Saturday, 12 November 2016

Cop Seminar 3 : Triangulation

In this seminar we evaluated and drew links between three texts - Storey, J : "Cultural theory and popular culture", Dyer, R : "Stars and audiences", Mulvey, L : "Visual pleasure and narrative cinema"

KEY POINTS

  • L, Mulvey is the primary text. Her is a 'feminist' psychoanalysis' : psychoanalysis is a theory created by Freud, it intends to provides insight, by making making our unconcious thoughts conscious.   
  • Main points: 
    • Cinema is a mechanism by which to reinforce male hierachy
    • Men are active and woman are passive.
    • Women are objectified by the 'male gaze' 
    • Cinema reinforces male ego - man is representative of all men, so they can project themselves onto the male role. 
    • Female also represents the threat of castration - film solves this by either devaluaing women or uber objectifying them so that they cease to be a person. 
    • The castration complex is the fear of emasculation. 
  • Mulvey is a british, feminist film theorist. 
  • R, Dyer - an academic specialising in cinema (particularly italian cinema), queer theory and the relationship between entertainment and represenations of race, sexuality and gender
  • Massachistic view - role reversal, examples of women being unaffected by the male gaze. 
  • J, Storey - wrote 'cultural theory and popular culture'. He is a professor and author.
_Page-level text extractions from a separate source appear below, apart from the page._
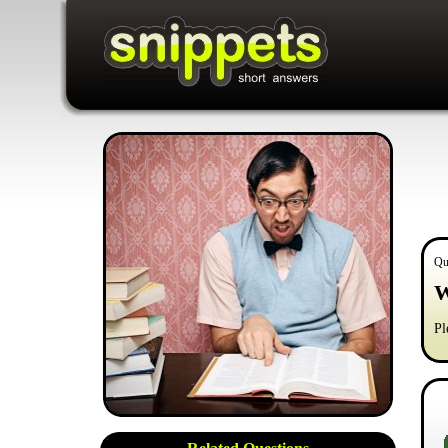
Qu
W
Pl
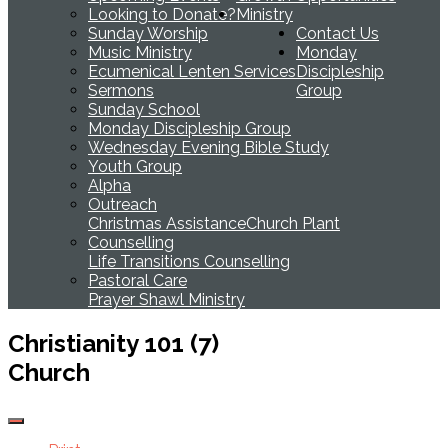
Looking to Donate?
Ministry
Sunday Worship
Contact Us
Music Ministry
Monday
Ecumenical Lenten Services
Discipleship
Sermons
Group
Sunday School
Monday Discipleship Group
Wednesday Evening Bible Study
Youth Group
Alpha
Outreach
Christmas Assistance
Church Plant
Counselling
Life Transitions Counselling
Pastoral Care
Prayer Shawl Ministry
Christianity 101 (7)
Church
His article highlights key points of Mulvey's text, and by doing this makes it more accessible. 
  • "The pleasure of popular cinema must be destroyed in order to liberate women from the exploitation and oppression of being the 'passive raw material from the male gaze"
  • Relationship between writers - Dyers and storey are referential to Mulvey's texts. Her psychoanalysis of cinema forms the basis for their arguments, and they use this to develop their own. 
  • Examples of male gaze within cinema e.g. Bond girls.